Christians shouldn’t support same-sex marriagePublished 12:00am Sunday, October 14, 2012
I am writing in reference to an article in the Sept. 12 issue of the Gallipolis Daily Tribune: “Why Does Marriage Matter So Much?” by Mary Jo Kilroy. She wrote correctly on the beauty of the wedding ceremony and on marriage itself.
However she seemed to have succumbed to pressure of the homosexual community.
I want to state up front that I do not agree with the practice of homosexuality. I also want it known from the outset that, on a personal basis, we should not mistreat those who do.
As persons, they deserve the same respect as all others and that I expect from others. I am not a “homophobe” (a made up word to put people like me on the defense).
However, because some choose to practice homosexuality does not mean that the whole of society must endorse, approve, nor change civil laws because of their choices. We all have the liberty to live as we please, but we do not have the privilege of having the State of Ohio alter its laws to mold to our choices.
If a couple of males or a couple of females decide to cohabitate and after a number of years decide to call it “marriage,” the people of the State of Ohio should not then enact a law calling it such.
If they chose to call their situation a marriage that doesn’t affect the rest of the state.
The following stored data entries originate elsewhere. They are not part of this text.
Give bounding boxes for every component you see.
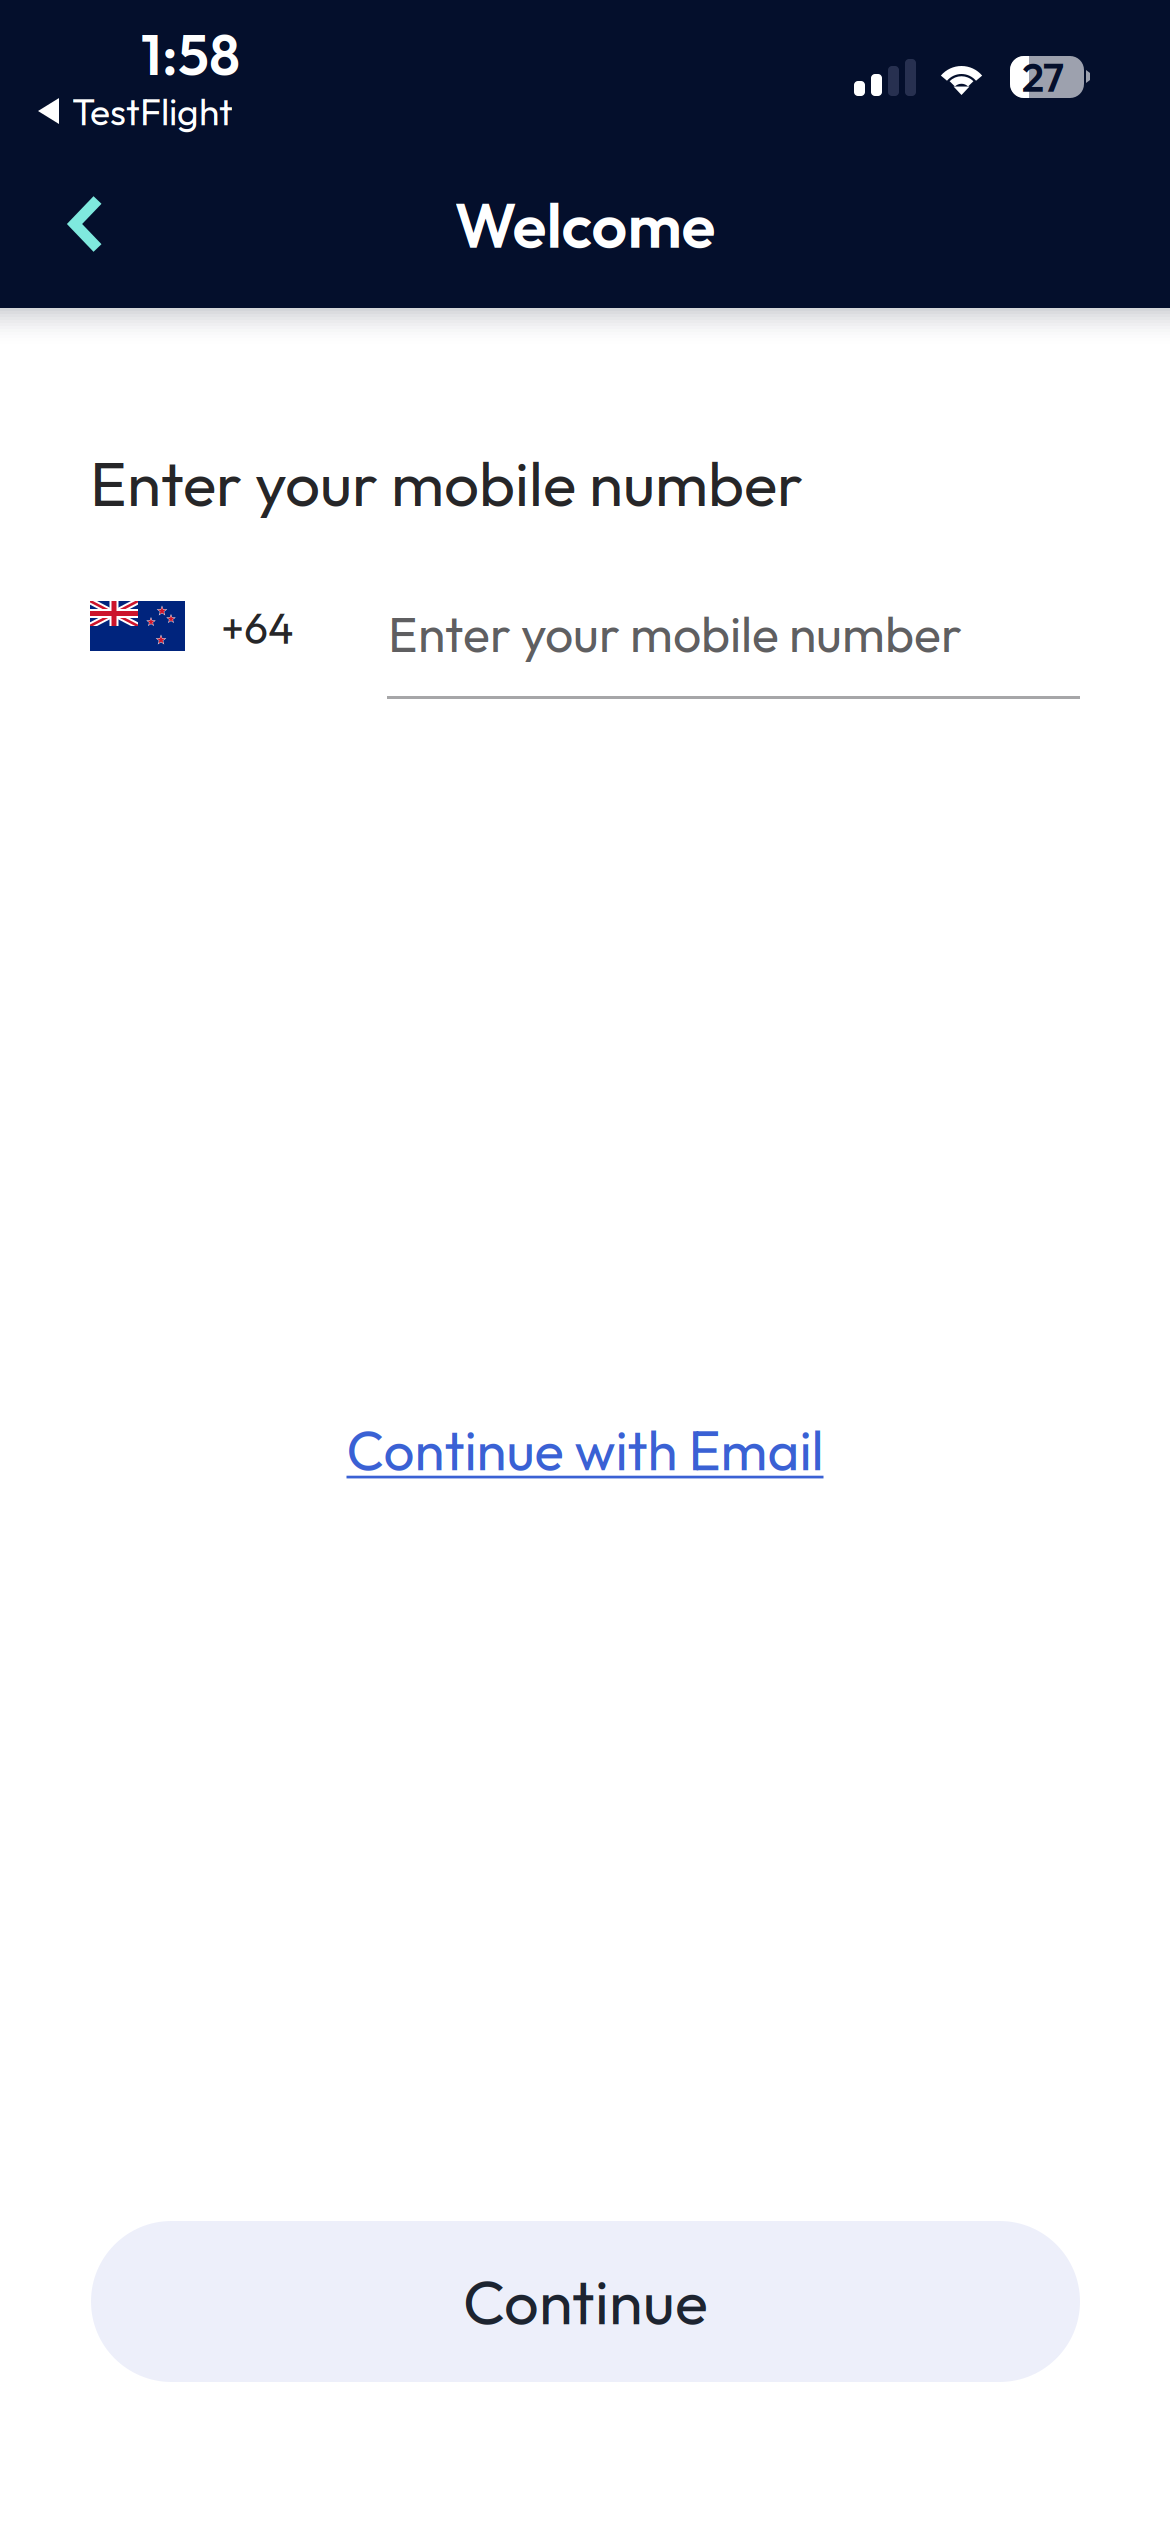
button[interactable]: Continue with Email <box>340 1414 830 1486</box>
staticText: Welcome <box>454 185 716 264</box>
staticText: Enter your mobile number <box>388 602 962 665</box>
staticText: TestFlight <box>72 88 233 135</box>
staticText: 1:58 <box>141 19 240 90</box>
button[interactable]: Back <box>27 165 145 283</box>
staticText: Enter your mobile number <box>90 444 803 522</box>
staticText: Continue <box>463 2263 708 2340</box>
button[interactable]: Continue <box>91 2221 1080 2382</box>
staticText: Continue with Email <box>346 1416 824 1484</box>
staticText: 27 <box>1022 52 1064 102</box>
staticText: +64 <box>221 601 294 655</box>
The whole population should not write a law approving it. Ms. Kilroy cites the fact that some states have caved in and due to the nature of politics some officials and the President have endorsed same-sex marriages as a reason for the State of Ohio to do the same.
The discussion should go much deeper than that.
For example, what does nature teach us? Two men or two women can’t reproduce, but in order to have it appear as a normal relationship, they adopt a child (created by one male and one female). That may give it the appearance of a normal marriage, but they would have to have the help of a natural relationship to produce that child.
In addition, that child must grow up not knowing father and mother role models, and the State of Ohio, through civil law, would be party to that situation all because two same-sex individuals chose to cohabitate. This may not seem to be a problem with Ms. Kilroy, but well over 70 percent of the population in the State of Ohio claim Christianity as their faith.
While some may be nominal Christians, they still claim the Bible as their guide.
She is saying to them that they should vote for a law or politicians that support what their faith calls sin.
I do not wish to be mean spirited but do want to defend my belief that God created Adam and Eve not Adam and Steve, and that was by creative design.
If someone wishes to practice drug use, they have the liberty to do so, but we don’t need to change civil law to support and endorse it. If some want to practice homosexuality and lesbianism they have that liberty also, but we don’t need to change a law in Ohio to encourage it.
I know that Ms. Kilroy wants to be “politically correct” because she has served as representative in Ohio’s 15th Congressional District. I also know she is serving with a group called the Freedom Ohio campaign for marriage equality (pushing same-sex marriage) which may be why she submitted her article.
My motive is not to be “politically correct,” nor to push some new organization. Rather it is to be morally correct and oppose those who would attempt to lower the moral standards of individuals and the State of Ohio.
I am not defending any new organization, but I am writing in support of Biblical truth which has served well for more than 2,000 years helping millions escape sin and giving a defense against those who would try to lower its standards.
Using the words “love,” “marriage,” and “companionship” in her article are touching, but they are used to sell an idea that is wrong even if practiced by some.
In that book I mentioned, we are told to watch out for those who “call evil good and good evil.”
The bottom line is: Christians should not sign any petition to support same-sex marriage.